Strengths-Based Interviews

The keys to Strength-Based interviewing are clearly outlined by Saleebey. He begins by noting that every human being is equipped with strengths that can be used to improve their quality of life (Ramon et al, 2007). He continues to add that a person’s motivation to pursuing a better life is driven by their focus on their strengths. Much of these strengths can be found in the community through friends, relatives and the society at large.  These social institutions can be used by mental health service providers to develop an informal support system that supports the recovery process. It is therefore key to bring the interviewee to the societal level so that they can identify what they enjoy doing. This also calls for the input of both their families and the community. Since the strength-based approach emphasizes on a social model, it should be designed in a manner that will help the health service provider understand things that the patient perceives essential to their recovery process.
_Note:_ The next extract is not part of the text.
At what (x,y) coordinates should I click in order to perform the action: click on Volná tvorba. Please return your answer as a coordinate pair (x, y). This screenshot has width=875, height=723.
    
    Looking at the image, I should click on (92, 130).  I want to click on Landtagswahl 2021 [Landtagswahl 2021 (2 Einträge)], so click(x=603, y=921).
This kind of approach will yield educational sessions, meetings and other interconnectional forums that are important to developing a formalized structure for mental illness recovery.

It is also key to develop a therapeutic relationship between the patient and the health practitioner. This enables the interviewer and the interviewee to converse on an equal platform. However, it is important to note that the patient being interviewed is the one possessing the strengths and the one to channel them towards their recovery. It is therefore imperative to have them take the driver’s seat. The interviewer should only facilitate professional and technical knowledge. Finally, the practitioner needs to ensure that the interview deals with the issues raised by the patient exhaustively. The interviewer may be discouraged to delve into some issues but interjections such as compliments can be used to motivate the interviewee to go ahead and feel at ease. Compliments also work to change the interviewee’s attitude from pessimistic to optimistic. In addition, compliments also help to paint the picture that the patient’s role in their own recovery is appreciated. Therefore they are likely going to be more eager to participate and provide additional information.

Differences between the Diagnostic Perspective and Strength-based perspectives

The diagnostic theory follows the framework of the “Valid Disease theory” where it is necessary to establish the underlying problem based on the history of the disorder, clinical cases and the accompanying treatment strategies. In addition, in diagnostic theory, the characterization of various types of mental illnesses is less objectified and passively encourages communication for further inquiry compared to other more representative theories. Further, diagnostic perspectives are based on past research, practices and findings than they provide insights that could be used for future reference. This is the reason why a simple error following the diagnostic perspective can be fundamentally detrimental to both the patient and society.

On the other hand, the strengths perspective provides mental health service providers with an approach that focuses on the patient’s abilities, potential and general strengths rather than pathologies, deficits and problems. One of the major differences between the diagnostic perspective and the strengths perspective that it provides people with an opportunity to recognize their own capacity and continue growing it for their own recovery. It does not mean that people’s concerns and problems are ignored completely. Rather it recognizes that the best type of intervention is where there is an appreciation of skills, uniqueness, hopes, interests and desires of the patient rather than zeroing in on a litany of inequities (Johnstone et al, 2013).


Johnstone, L., & Dallos, R. (2013). The formulation in psychology and psychotherapy: Making sense of people’s problems. Routledge.

Ramon, S., Healy, B., & Renouf, N. (2007). Recovery from mental illness as an emergent concept and practice in Australia and the UK. International Journal of Social Psychiatry, 53(2), 108-122.